* [Exercise]: Your task is to extract every entry that follows word for word while excluding the pictures.

(Page-level text extractions)
┄┄┄┄┄┄┄┄┄┄
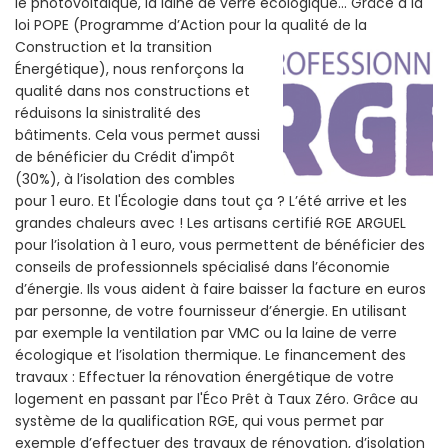
le photovoltaïque, la laine de verre écologique... Grâce a la
loi POPE (Programme d’Action pour la qualité de la
Construction et la
transition
Énergétique), nous renforçons la
qualité dans nos constructions et
réduisons la sinistralité des
bâtiments. Cela vous permet aussi
de bénéficier du Crédit d'impôt
(30%), à l’isolation des combles
pour 1 euro. Et l'Écologie dans tout ça ? L’été arrive et les
grandes chaleurs avec ! Les artisans certifié RGE ARGUEL
pour l’isolation à 1 euro, vous permettent de bénéficier des
conseils de professionnels spécialisé dans l’économie
d’énergie. Ils vous aident à faire baisser la facture en euros
par personne, de votre fournisseur d’énergie. En utilisant
par exemple la ventilation par VMC ou la laine de verre
écologique et l’isolation thermique. Le financement des
travaux : Effectuer la rénovation énergétique de votre
logement en passant par l'Éco Prêt à Taux Zéro. Grâce au
système de la qualification RGE, qui vous permet par
exemple d’effectuer des travaux de rénovation, d’isolation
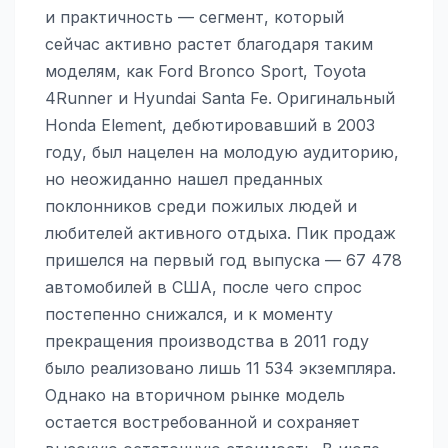
и практичность — сегмент, который
сейчас активно растет благодаря таким
моделям, как Ford Bronco Sport, Toyota
4Runner и Hyundai Santa Fe. Оригинальный
Honda Element, дебютировавший в 2003
году, был нацелен на молодую аудиторию,
но неожиданно нашел преданных
поклонников среди пожилых людей и
любителей активного отдыха. Пик продаж
пришелся на первый год выпуска — 67 478
автомобилей в США, после чего спрос
постепенно снижался, и к моменту
прекращения производства в 2011 году
было реализовано лишь 11 534 экземпляра.
Однако на вторичном рынке модель
остается востребованной и сохраняет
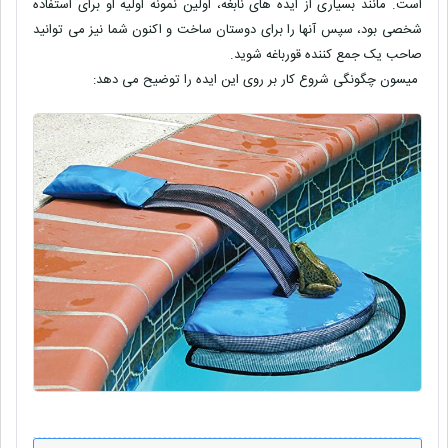
است. مانند بسیاری از ایده های نابغه، اولین نمونه اولیه او برای استفاده
شخصی بود، سپس آنها را برای دوستان ساخت و اکنون شما نیز می توانید
صاحب یک جمع کننده قورباغه شوید.
میسون چگونگی شروع کار بر روی این ایده را توضیح می دهد:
┄┄┄┄┄┄┄┄┄┄
* [Answer for this exercise]:
le photovoltaïque, la laine de verre écologique... Grâce a la
loi POPE (Programme d’Action pour la qualité de la
Construction et la
transition
Énergétique), nous renforçons la
qualité dans nos constructions et
réduisons la sinistralité des
bâtiments. Cela vous permet aussi
de bénéficier du Crédit d'impôt
(30%), à l’isolation des combles
pour 1 euro. Et l'Écologie dans tout ça ? L’été arrive et les
grandes chaleurs avec ! Les artisans certifié RGE ARGUEL
pour l’isolation à 1 euro, vous permettent de bénéficier des
conseils de professionnels spécialisé dans l’économie
d’énergie. Ils vous aident à faire baisser la facture en euros
par personne, de votre fournisseur d’énergie. En utilisant
par exemple la ventilation par VMC ou la laine de verre
écologique et l’isolation thermique. Le financement des
travaux : Effectuer la rénovation énergétique de votre
logement en passant par l'Éco Prêt à Taux Zéro. Grâce au
système de la qualification RGE, qui vous permet par
exemple d’effectuer des travaux de rénovation, d’isolation
и практичность — сегмент, который
сейчас активно растет благодаря таким
моделям, как Ford Bronco Sport, Toyota
4Runner и Hyundai Santa Fe. Оригинальный
Honda Element, дебютировавший в 2003
году, был нацелен на молодую аудиторию,
но неожиданно нашел преданных
поклонников среди пожилых людей и
любителей активного отдыха. Пик продаж
пришелся на первый год выпуска — 67 478
автомобилей в США, после чего спрос
постепенно снижался, и к моменту
прекращения производства в 2011 году
было реализовано лишь 11 534 экземпляра.
Однако на вторичном рынке модель
остается востребованной и сохраняет
است. مانند بسیاری از ایده های نابغه، اولین نمونه اولیه او برای استفاده
شخصی بود، سپس آنها را برای دوستان ساخت و اکنون شما نیز می توانید
صاحب یک جمع کننده قورباغه شوید.
میسون چگونگی شروع کار بر روی این ایده را توضیح می دهد:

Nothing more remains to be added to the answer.